The Monkey is a howling good time
Mike Finnerty 20 Feb 2025
Adaptations of Stephen King’s work have basically spawned its own genre at this stage.
Highpoints include the Shawshank Redemption, The Shining and Carrie as well as some utter dross like The Langoliers, The Tommyknockers and the 2022 Firestarter remake.
We are pleased to report that The Monkey is on the higher tier of the King adaptations.
Osgood Perkins, fresh from scaring the hell out of us with Longlegs (a movie that just narrowly missed our year-end top 10 list in December) continues his streak with his take on the Stephen King short story.
The premise is simple; a wind-up monkey brings death when it is played, and it doesn’t discriminate.
The monkey doesn’t take requests, and it will kill people at random with no rhyme or reason attached.
A set-up that good screams film potential, but what is surprising is that Perkins leans into a black comedy element and spins it into gold.
Theo James stars in a duel role as twin brothers; one a more soft-spoken, divorced dad type, a stand-in for King, and the other a classic foul-mouthed King character who speaks like a cartoon villain.

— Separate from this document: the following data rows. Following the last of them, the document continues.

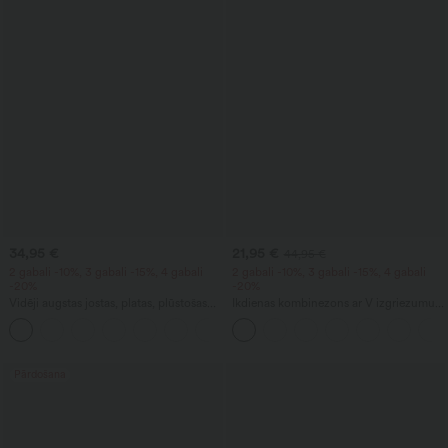
34,95 €
21,95 €
44,95 €
2 gabali -10%, 3 gabali -15%, 4 gabali
2 gabali -10%, 3 gabali -15%, 4 gabali
-20%
-20%
Vidēji augstas jostas, platas, plūstošas
Ikdienas kombinezons ar V izgriezumu,
bikses ar lina sajūtu un kabatu
īsām piedurknēm, sānu kabatu, plašām
+1
kājām un viegli plūstošu vafeles tekstūru
Pārdošana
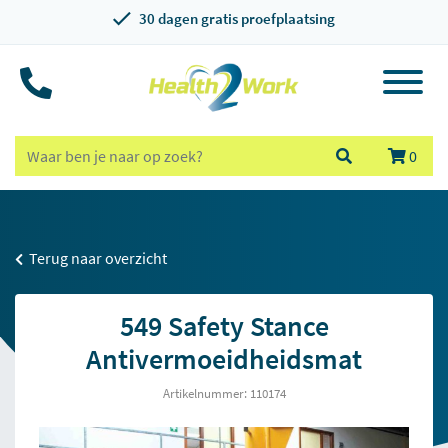
30 dagen gratis proefplaatsing
0
Terug naar overzicht
549 Safety Stance
Antivermoeidheidsmat
Artikelnummer: 110174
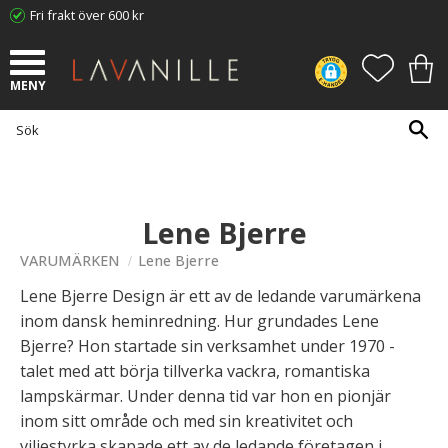
Fri frakt över 600 kr
Meny
FAVORI
KUN
Lene Bjerre
VARUMÄRKEN
Lene Bjerre
Lene Bjerre Design är ett av de ledande varumärkena
inom dansk heminredning. Hur grundades Lene
Bjerre? Hon startade sin verksamhet under 1970 -
talet med att börja tillverka vackra, romantiska
lampskärmar. Under denna tid var hon en pionjär
inom sitt område och med sin kreativitet och
viljestyrka skapade ett av de ledande företagen i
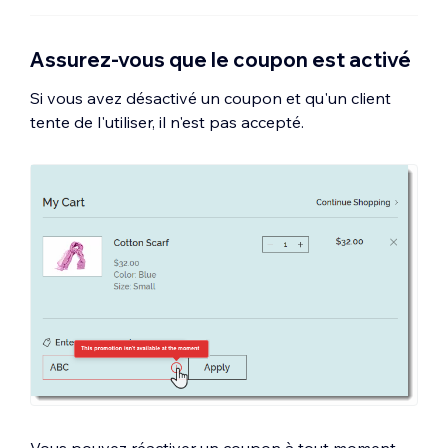
Assurez-vous que le coupon est activé
Si vous avez désactivé un coupon et qu'un client
tente de l'utiliser, il n'est pas accepté.
Vous pouvez réactiver un coupon à tout moment.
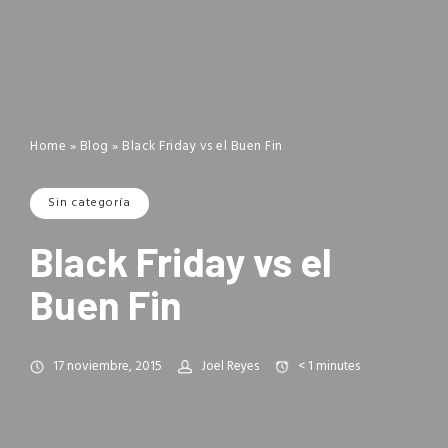
Home
»
Blog
»
Black Friday vs el Buen Fin
Sin categoría
Black Friday vs el
Buen Fin
17 noviembre, 2015
Joel Reyes
< 1
minutes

Twin brothers Hal and Bill are left with the titular monkey by their absent father (as the film stresses, it’s not a toy) and they soon find that death follows in the wake of the monkey whenever it is wound up.
Perkins gets a lot of mileage out of the absurdity of death and the “shit happens” nature of the concept and that is the films strong suit.
There are comedy elements in King adaptations, but The Monkey is an outright comedy.
Like Heart Eyes, the same rules apply when you’re trying to scare an audience or tell a joke, it’s all in the build-up.
Perkins revels in the slow build-up and suspense and lets rip.
And somehow, it works every time.
Theo James has been stuck in the “pretty boy that Hollywood can’t figure out” zone for the best part of a decade now but The Monkey is a brilliant use of his talents.
Casting an actor in a dual role is always a gamble but James succeeds with flying colours here.
James is joined by a strong supporting cast such as Tatiana Maslany, Adam Scott in a blink and you’ll miss him role, Elijah Wood in a brief but memorable role and Schitt’s Creek’s Sarah Levy as someone who is the source of the film’s most shocking but hilarious scene.
The genius of The Monkey is how flippant and gauche the film is about death.
Death, we are told, is the one thing that happens to everyone with no exceptions.
It is the scariest thing in the world to a good majority of people, and for good reason, but Perkins relishes in treating death like a live-action cartoon.
There is a Final Destination quality to the deaths in The Monkey where your brain processes the shock factor of the death and then you burst out laughing at how absurd it is.
One memorable scene has a montage of the various freak deaths plaguing the Maine town where the film is set and it has the visual inventiveness of an Edgar Wright montage.
The Final Destination movies are the source of some of horror’s greatest moments over the last 25 years (the motorway scene in 2, the tanning bed and subsequent match cut in 3,) and Perkins plays with that visual shorthand in a really fun and clever way.
At about 100 minutes, The Monkey is a movie that leaves you wanting more and ultimately, that’s all we can ask for.
The Monkey is will worth seeking out if you like your comedy with a bit of blood and guts attached.